Machine Learning (ML) has become ubiquitous, and its deployment in Network Intrusion Detection Systems (NIDS) is inevitable due to its automated nature and high accuracy in processing and classifying large volumes of data. However, ML has been found to have several flaws, on top of them are adversarial attacks, which aim to trick ML models into producing faulty predictions.
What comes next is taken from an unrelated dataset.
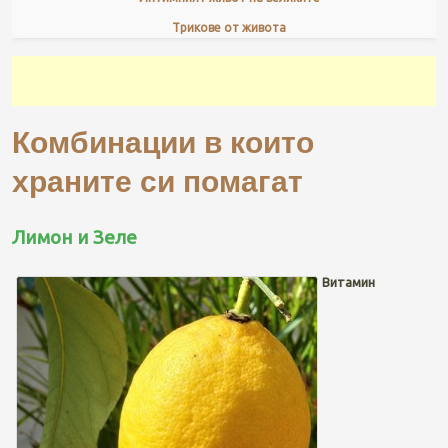
Трикове от живота
Комбинации в които
храните си помагат
Лимон и Зеле
Витамин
While most adversarial attack research focuses on computer vision datasets, recent studies have explored the practicality of such attacks against ML-based network security entities, especially NIDS. This paper presents two distinct contributions: a taxonomy of practicality issues associated with adversarial attacks against ML-based NIDS and an investigation of the impact of continuous training on adversarial attacks against NIDS. Our experiments indicate that continuous re-training, even without adversarial training, can reduce the effect of adversarial attacks. While adversarial attacks can harm ML-based NIDSs, our aim is to highlight that there is a significant gap between research and real-world practicality in this domain which requires attention.
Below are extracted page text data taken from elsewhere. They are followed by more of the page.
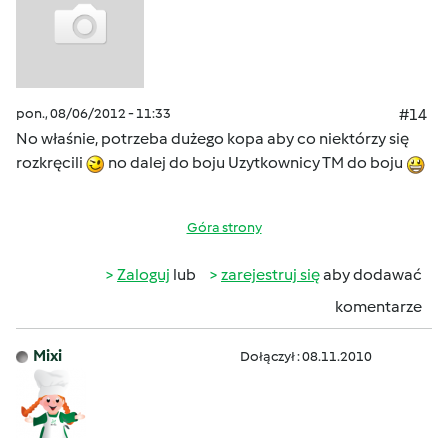
pon., 08/06/2012 - 11:33
#14
No właśnie, potrzeba dużego kopa aby co niektórzy się
rozkręcili
no dalej do boju Uzytkownicy TM do boju
Góra strony
Zaloguj
lub
zarejestruj się
aby dodawać
komentarze
Mixi
Dołączył : 08.11.2010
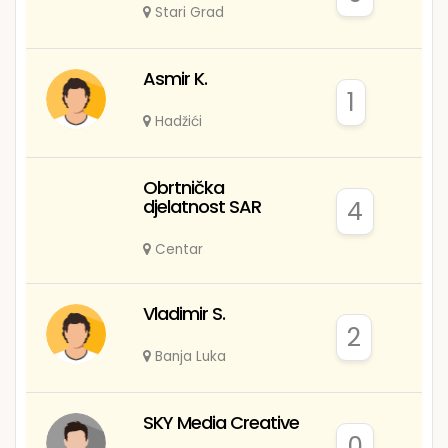
Stari Grad
Asmir K.
1
Hadžići
Obrtnička
djelatnost SAR
4
Centar
Vladimir S.
2
Banja Luka
SKY Media Creative
0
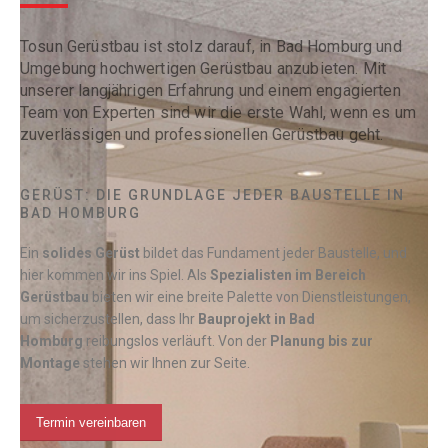
Tosun Gerüstbau ist stolz darauf, in Bad Homburg und
Umgebung hochwertigen Gerüstbau anzubieten. Mit
unserer langjährigen Erfahrung und einem engagierten
Team von Experten sind wir die erste Wahl, wenn es um
zuverlässigen und professionellen Gerüstbau geht.
GERÜST: DIE GRUNDLAGE JEDER BAUSTELLE IN
BAD HOMBURG
Ein
solides Gerüst
bildet das Fundament jeder Baustelle, und
hier kommen wir ins Spiel. Als
Spezialisten im Bereich
Gerüstbau
bieten wir eine breite Palette von Dienstleistungen,
um sicherzustellen, dass Ihr
Bauprojekt in Bad
Homburg
reibungslos verläuft. Von der
Planung bis zur
Montage
stehen wir Ihnen zur Seite.
Termin vereinbaren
翻译：机器学习（ML）已变得无处不在，因其自动化特性及在处理和分类海量数据方面的高准确率，其在网络入侵检测系统（NIDS）中的部署不可避免。然而，研究表明ML存在若干缺陷，其中最主要的是对抗性攻击——旨在诱使ML模型产生错误预测。尽管现有对抗性攻击研究多聚焦于计算机视觉数据集，但近期工作已开始探索此类攻击针对基于ML的网络安全实体（尤其是NIDS）的实用性。本文提出两个独立贡献：一是针对基于ML的NIDS的对抗性攻击实用性问题的分类体系，二是持续训练对NIDS对抗性攻击影响的实证研究。实验表明，即使未采用对抗训练，持续重训练仍可削弱对抗性攻击的效果。尽管对抗性攻击能对基于ML的NIDS造成损害，但本文旨在强调该领域研究与现实世界实用性之间存在的显著差距亟需关注。